"Quando alguém te mostra quem realmente é, acredite na primeira vez." — Maya Angelou
Porra, a CNN soltou uma matéria sobre o "plano da Target para reconquistar você" e o conteúdo nem carregou direito — ficou preso atrás de uma parede de cookies e configurações de privacidade do Google. Sabe o que isso me lembra? A própria Target: uma vitrine bonita com prateleiras meio vazias por dentro.
O Elefante na Sala do Varejo
Se você não acompanha o varejo americano de perto, deixa eu te contextualizar. A Target — aquela rede gigante com o alvo vermelho no logo — vem apanhando feio nos últimos trimestres. Queda nas vendas mesmas lojas, tráfego de clientes despencando, lucro encolhendo. O CEO Brian Cornell está no modo bombeiro, tentando apagar incêndio com balde furado.
E agora vem o "plano de reconquista". Que provavelmente envolve — adivinha — preços mais baixos.
Revolucionário, né?
O Playbook Manjado do Desespero
Olha, toda rede varejista que perde relevância faz a mesma coisa. É como aquele ex que te mandou mensagem às 2 da manhã depois de meses de silêncio: "Mudei, tô diferente agora."

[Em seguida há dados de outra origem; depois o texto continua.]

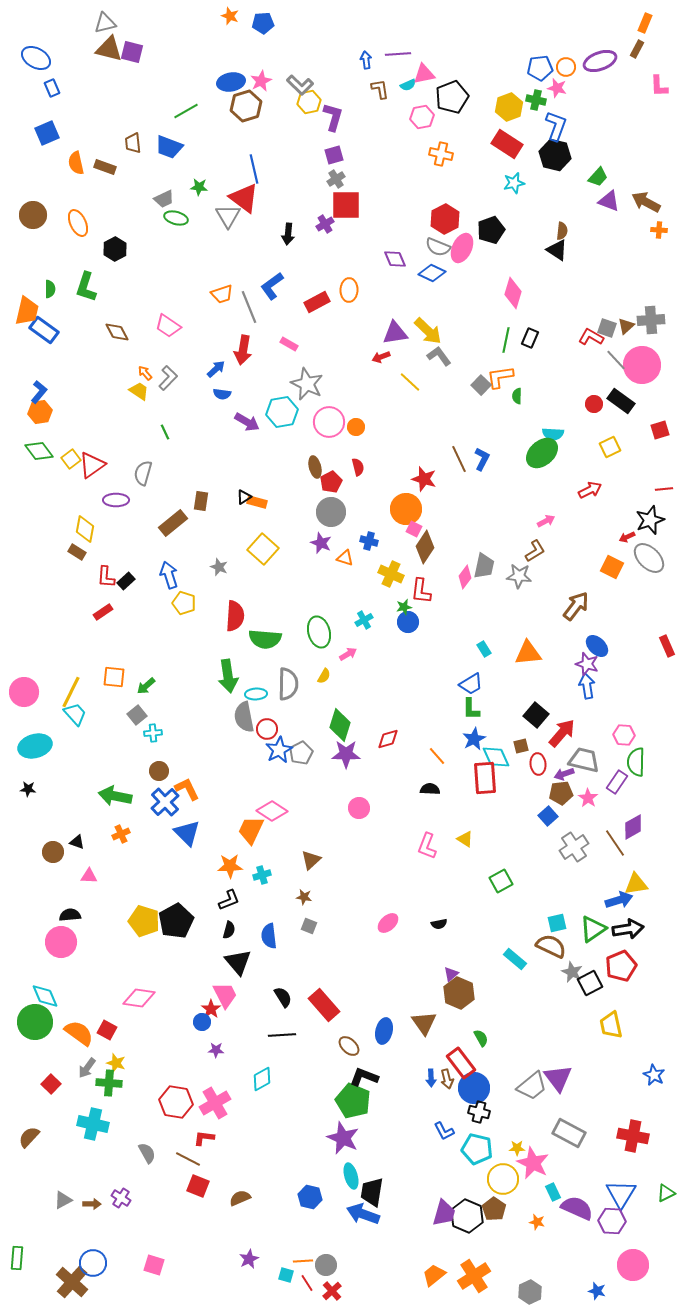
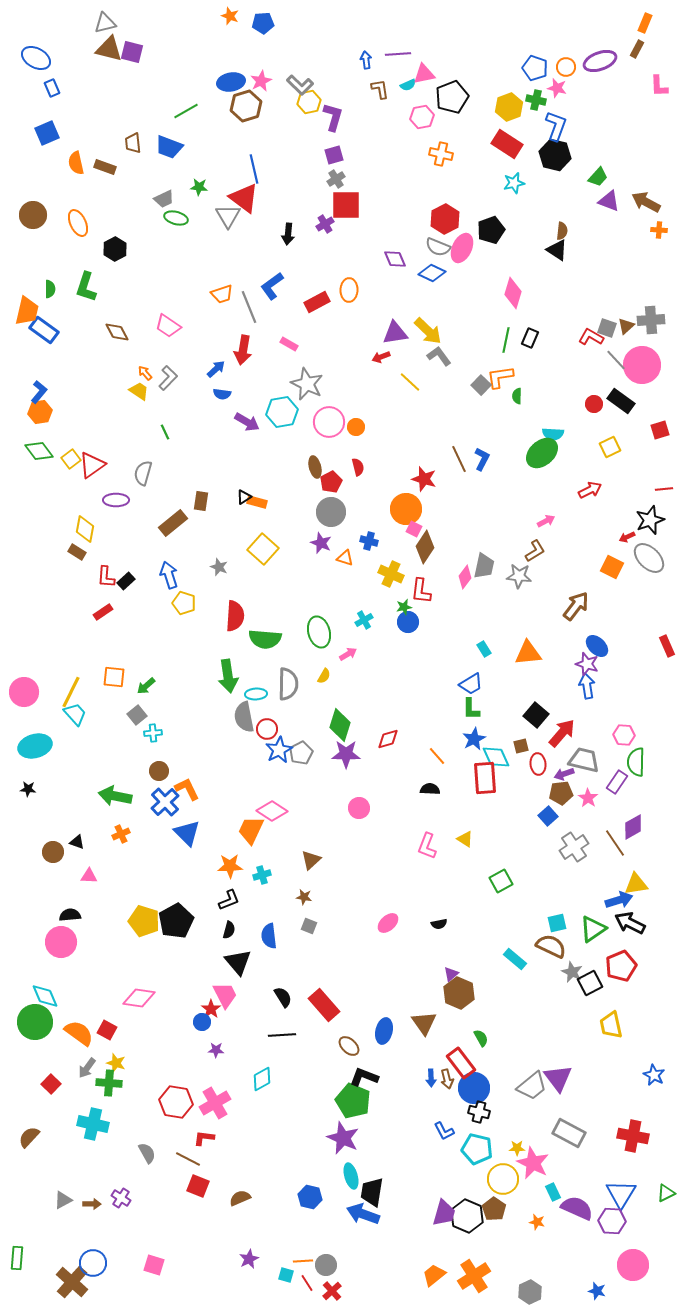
blue pentagon at (540, 68): moved 5 px left; rotated 25 degrees clockwise
black arrow at (628, 929): moved 2 px right, 6 px up; rotated 144 degrees counterclockwise
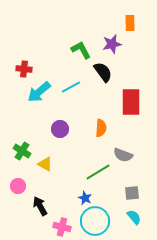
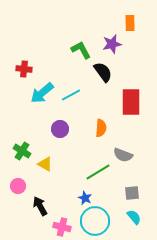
cyan line: moved 8 px down
cyan arrow: moved 3 px right, 1 px down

A Target tentou ser cool. Tentou ser a "Tarzhay" — o destino aspiracional da classe média americana que queria se sentir sofisticada comprando roupas de grife exclusiva por 30 dólares. Funcionou por um tempo. Até que o Walmart decidiu investir pesado em e-commerce, a Amazon continuou engolindo tudo, e a Costco virou templo de peregrinação de famílias que querem valor de verdade.
A Target ficou no meio do caminho. Cara demais pra competir com Walmart. Genérica demais pra competir com Amazon. Sem o culto de lealdade da Costco.
É o que o Michael Porter chamaria de "stuck in the middle" — e ele disse isso nos anos 80, galera. Não é ciência de foguete.
Skin in the Game — Ou a Falta Dele
Aqui entra o Taleb na conversa. Quando executivos de varejo ganham bônus gordos mesmo com a empresa derretendo, não tem skin in the game. O acionista sangra, o cliente vai embora, e o C-suite reformula o PowerPoint com novas buzzwords: "experiência omnichannel", "curadoria de produtos", "jornada do consumidor reinventada".
Me poupe.
Sabe o que reconquista cliente? Produto bom, preço justo, prateleira abastecida. Ponto. Não precisa de McKinsey pra descobrir isso.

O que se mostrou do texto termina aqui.